++++ Record set
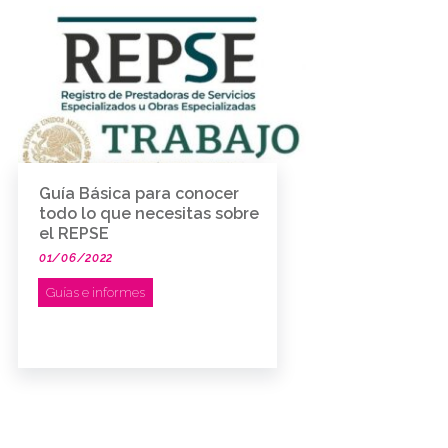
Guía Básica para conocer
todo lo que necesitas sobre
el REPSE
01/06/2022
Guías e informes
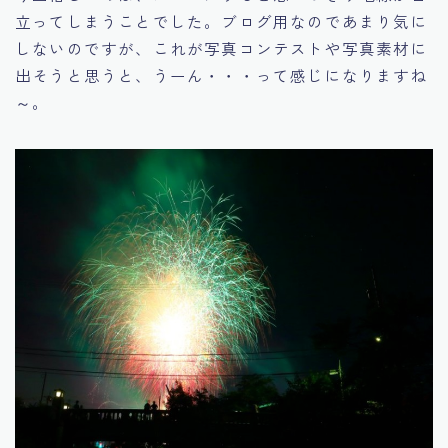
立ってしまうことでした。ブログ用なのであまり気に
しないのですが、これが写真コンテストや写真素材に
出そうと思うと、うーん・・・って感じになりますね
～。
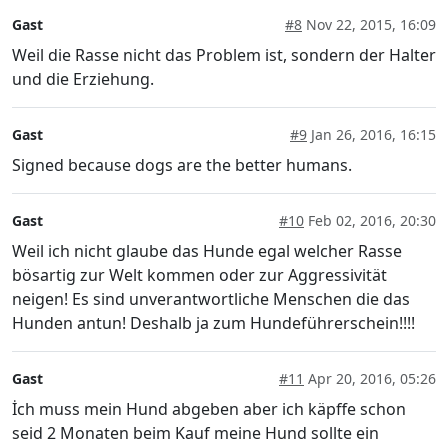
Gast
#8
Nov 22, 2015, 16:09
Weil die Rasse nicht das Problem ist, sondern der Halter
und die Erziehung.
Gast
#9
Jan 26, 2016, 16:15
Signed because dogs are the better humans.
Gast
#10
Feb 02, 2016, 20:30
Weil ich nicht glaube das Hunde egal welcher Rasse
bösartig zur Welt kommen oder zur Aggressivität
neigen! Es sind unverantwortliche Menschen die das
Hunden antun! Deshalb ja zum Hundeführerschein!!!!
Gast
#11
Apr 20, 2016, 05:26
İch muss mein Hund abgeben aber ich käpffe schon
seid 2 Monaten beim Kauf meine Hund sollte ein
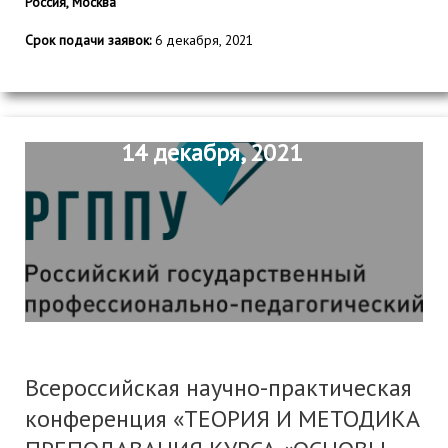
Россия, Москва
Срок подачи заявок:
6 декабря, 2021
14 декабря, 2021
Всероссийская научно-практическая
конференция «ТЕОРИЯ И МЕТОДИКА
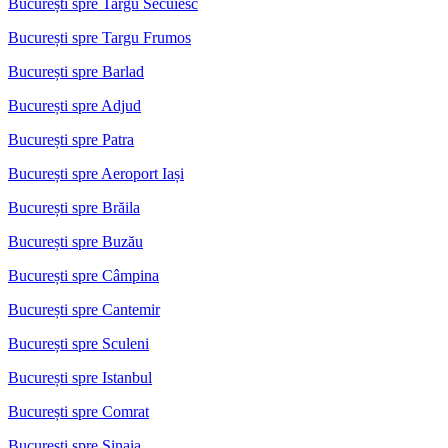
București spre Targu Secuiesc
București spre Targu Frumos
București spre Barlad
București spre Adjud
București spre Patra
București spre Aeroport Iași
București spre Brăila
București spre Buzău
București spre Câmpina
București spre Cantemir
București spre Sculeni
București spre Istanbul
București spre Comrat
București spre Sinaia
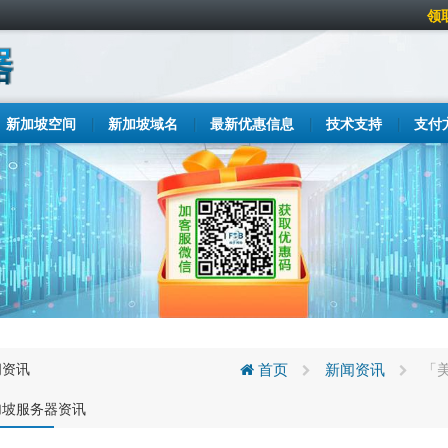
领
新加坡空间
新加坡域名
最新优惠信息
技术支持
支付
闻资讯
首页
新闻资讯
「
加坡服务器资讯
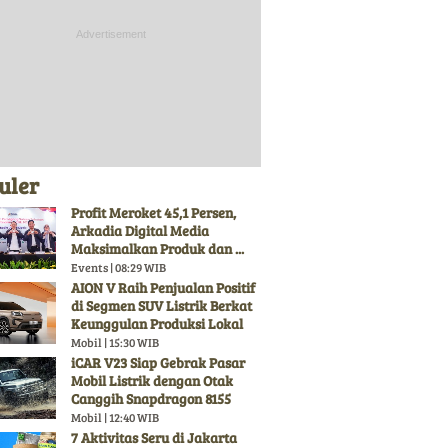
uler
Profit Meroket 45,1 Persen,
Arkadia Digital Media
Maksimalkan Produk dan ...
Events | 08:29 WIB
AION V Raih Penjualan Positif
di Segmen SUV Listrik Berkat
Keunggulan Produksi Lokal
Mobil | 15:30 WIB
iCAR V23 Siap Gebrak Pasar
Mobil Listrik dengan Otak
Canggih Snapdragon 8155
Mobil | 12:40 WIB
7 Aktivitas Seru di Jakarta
++++++++
Quote word for word only the lines above from the one containing "Signed because dogs are the better humans." through the one containing "Canggih Snapdragon 8155". Pictures stay out of your copy.

Signed because dogs are the better humans.
Gast
#10
Feb 02, 2016, 20:30
Weil ich nicht glaube das Hunde egal welcher Rasse
bösartig zur Welt kommen oder zur Aggressivität
neigen! Es sind unverantwortliche Menschen die das
Hunden antun! Deshalb ja zum Hundeführerschein!!!!
Gast
#11
Apr 20, 2016, 05:26
İch muss mein Hund abgeben aber ich käpffe schon
seid 2 Monaten beim Kauf meine Hund sollte ein
Россия, Москва
Срок подачи заявок:
6 декабря, 2021
14 декабря, 2021
Всероссийская научно-практическая
конференция «ТЕОРИЯ И МЕТОДИКА
București spre Targu Secuiesc
București spre Targu Frumos
București spre Barlad
București spre Adjud
București spre Patra
București spre Aeroport Iași
București spre Brăila
București spre Buzău
București spre Câmpina
București spre Cantemir
București spre Sculeni
București spre Istanbul
București spre Comrat
București spre Sinaia
领
新加坡空间
新加坡域名
最新优惠信息
技术支持
支付
闻资讯
首页
新闻资讯
「
加坡服务器资讯
uler
Profit Meroket 45,1 Persen,
Arkadia Digital Media
Maksimalkan Produk dan ...
Events | 08:29 WIB
AION V Raih Penjualan Positif
di Segmen SUV Listrik Berkat
Keunggulan Produksi Lokal
Mobil | 15:30 WIB
iCAR V23 Siap Gebrak Pasar
Mobil Listrik dengan Otak
Canggih Snapdragon 8155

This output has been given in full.